The first mention, which I caught via Boing Boing on Tuesday, was an article by Morgan Stanley's chief economist Stephen Roach. He says that conditions in the United States are aligned right now for economic disaster. In fact, he believe we have about a 90 percent chance of economic "Armageddon" and about a 60 percent of *delaying* it, but only a 10 percent chance of avoiding it all together.
The same day, driving home, I heard Paul Krugman on NPR saying that were the United States any other country, we'd be considered a banana republic at this point, but that the world's basically giving us the benefit of the doubt. He also said we're headed for "economic Armageddon," and he was quoted in a Reuters story last Monday entitled "Economic Crisis a Question of When, Not If."
Coincidence? Had Krugman read Roach's piece that day, too? Maybe these guys have been comparing notes.

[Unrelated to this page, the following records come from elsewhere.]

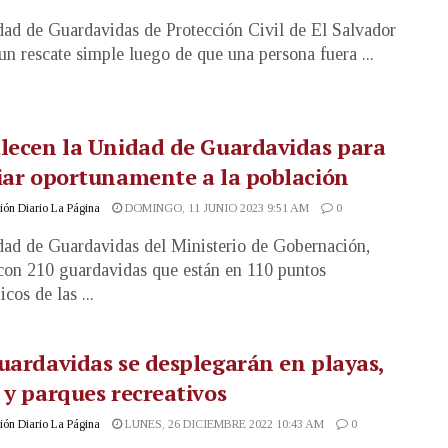
ad de Guardavidas de Protección Civil de El Salvador
 un rescate simple luego de que una persona fuera ...
lecen la Unidad de Guardavidas para
iar oportunamente a la población
ón Diario La Página
DOMINGO, 11 JUNIO 2023 9:51 AM
0
ad de Guardavidas del Ministerio de Gobernación,
con 210 guardavidas que están en 110 puntos
icos de las ...
uardavidas se desplegarán en playas,
 y parques recreativos
ón Diario La Página
LUNES, 26 DICIEMBRE 2022 10:43 AM
0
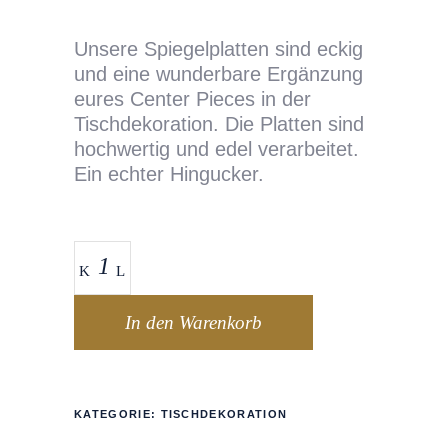
Unsere Spiegelplatten sind eckig
und eine wunderbare Ergänzung
eures Center Pieces in der
Tischdekoration. Die Platten sind
hochwertig und edel verarbeitet.
Ein echter Hingucker.
In den Warenkorb
KATEGORIE:
TISCHDEKORATION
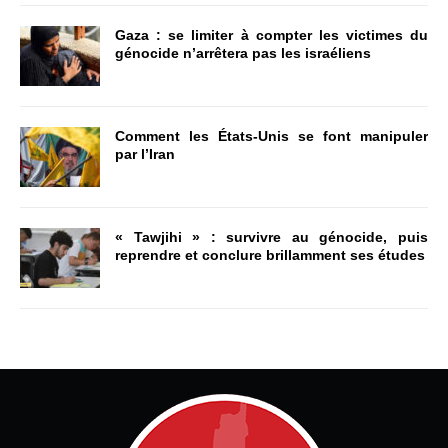
Gaza : se limiter à compter les victimes du
génocide n’arrêtera pas les israéliens
Comment les États-Unis se font manipuler
par l’Iran
« Tawjihi » : survivre au génocide, puis
reprendre et conclure brillamment ses études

Krugman is not exactly known as a friend of Bush, but I'm not aware of Roach's political leanings to tell whether his thoughts may be skewed by bias. But, you know, these guys are economists--economic forecasters--and when the weatherman says, "Storm," you're wise to pay attention even if he doesn't have a perfect batting average (if you'll pardon the mixed metaphors). And these guys are predicting a perfect storm.
And just look around. I mean, common sense tells you that if you had a loved one deeply in debt, who decided to get a credit card, which allowed them to spend more money they didn't have, you'd advise them against it, right? That's what our country's doing. And both Roach and Krugman outline plenty of other contributing factors, which portend a coming storm.